#### GIVEN DATA:
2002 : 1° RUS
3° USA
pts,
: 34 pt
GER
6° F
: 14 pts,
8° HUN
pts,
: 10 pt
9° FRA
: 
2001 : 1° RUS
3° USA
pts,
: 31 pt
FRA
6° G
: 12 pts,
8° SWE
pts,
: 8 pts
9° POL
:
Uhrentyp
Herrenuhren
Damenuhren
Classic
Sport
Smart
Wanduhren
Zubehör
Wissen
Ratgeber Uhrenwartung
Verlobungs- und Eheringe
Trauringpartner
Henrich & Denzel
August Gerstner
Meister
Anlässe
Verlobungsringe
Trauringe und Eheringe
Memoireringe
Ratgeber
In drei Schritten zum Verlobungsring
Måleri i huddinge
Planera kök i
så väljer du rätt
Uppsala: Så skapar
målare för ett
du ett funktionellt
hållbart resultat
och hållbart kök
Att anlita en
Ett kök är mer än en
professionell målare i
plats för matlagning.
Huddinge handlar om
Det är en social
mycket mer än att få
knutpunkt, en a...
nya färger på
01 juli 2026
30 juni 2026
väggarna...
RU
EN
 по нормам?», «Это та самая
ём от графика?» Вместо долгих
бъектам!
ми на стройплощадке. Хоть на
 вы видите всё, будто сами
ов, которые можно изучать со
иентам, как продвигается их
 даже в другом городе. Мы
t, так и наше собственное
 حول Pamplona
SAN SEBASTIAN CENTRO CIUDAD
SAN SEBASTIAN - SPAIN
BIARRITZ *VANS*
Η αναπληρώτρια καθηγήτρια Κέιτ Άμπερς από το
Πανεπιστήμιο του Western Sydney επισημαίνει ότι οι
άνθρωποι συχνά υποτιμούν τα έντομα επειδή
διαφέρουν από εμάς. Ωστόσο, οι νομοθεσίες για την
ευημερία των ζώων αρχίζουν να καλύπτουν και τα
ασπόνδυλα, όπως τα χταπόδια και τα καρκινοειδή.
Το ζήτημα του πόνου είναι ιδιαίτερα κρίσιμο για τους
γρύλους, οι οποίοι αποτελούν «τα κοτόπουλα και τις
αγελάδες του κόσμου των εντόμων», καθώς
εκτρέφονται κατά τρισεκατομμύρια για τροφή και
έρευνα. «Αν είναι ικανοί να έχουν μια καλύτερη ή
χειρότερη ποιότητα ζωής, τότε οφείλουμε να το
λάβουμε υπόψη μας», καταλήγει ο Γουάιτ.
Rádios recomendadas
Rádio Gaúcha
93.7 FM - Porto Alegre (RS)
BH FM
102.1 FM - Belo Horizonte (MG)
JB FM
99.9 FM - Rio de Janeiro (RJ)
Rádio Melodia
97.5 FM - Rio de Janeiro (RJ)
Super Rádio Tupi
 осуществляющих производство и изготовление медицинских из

#### GOAL OF THE EXERCISE:
Look for the string "målare" in the data above and return every line that has it.

#### WRITTEN RESPONSE:
målare för ett
professionell målare i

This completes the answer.